## Prompt
Working through the entries below, find how many lines include the string "Christiania"; give only that number.

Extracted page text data
---+---

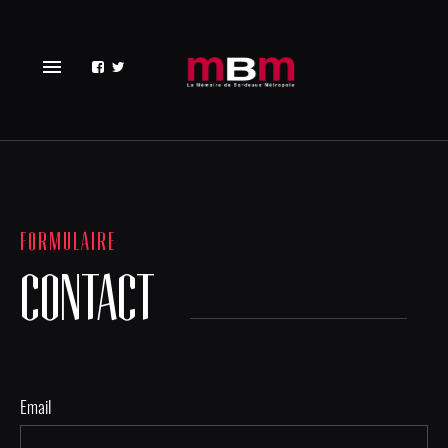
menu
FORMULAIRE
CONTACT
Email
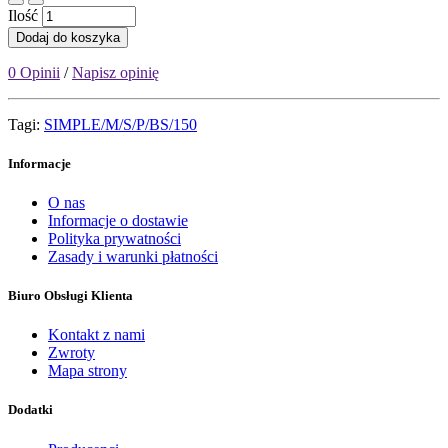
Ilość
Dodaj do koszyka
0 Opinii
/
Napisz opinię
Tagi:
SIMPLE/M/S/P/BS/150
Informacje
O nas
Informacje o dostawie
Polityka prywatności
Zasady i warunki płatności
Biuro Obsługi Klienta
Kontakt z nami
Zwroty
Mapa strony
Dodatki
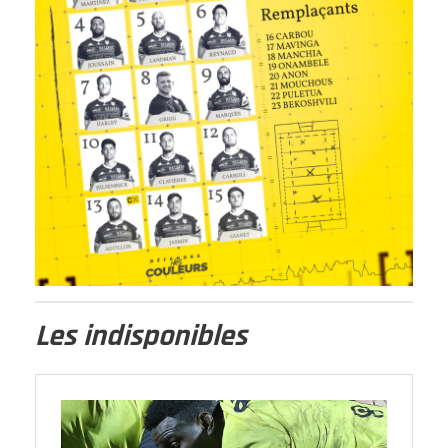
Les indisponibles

---+---

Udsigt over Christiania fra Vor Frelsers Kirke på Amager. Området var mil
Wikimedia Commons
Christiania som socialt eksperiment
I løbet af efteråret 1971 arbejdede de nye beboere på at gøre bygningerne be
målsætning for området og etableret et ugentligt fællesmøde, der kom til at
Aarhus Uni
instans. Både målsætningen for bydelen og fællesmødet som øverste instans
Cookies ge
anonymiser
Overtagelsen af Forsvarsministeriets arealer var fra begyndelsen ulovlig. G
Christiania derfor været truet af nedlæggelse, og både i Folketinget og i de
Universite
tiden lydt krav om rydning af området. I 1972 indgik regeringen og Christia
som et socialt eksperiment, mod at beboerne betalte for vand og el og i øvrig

---+---

## Answer area
3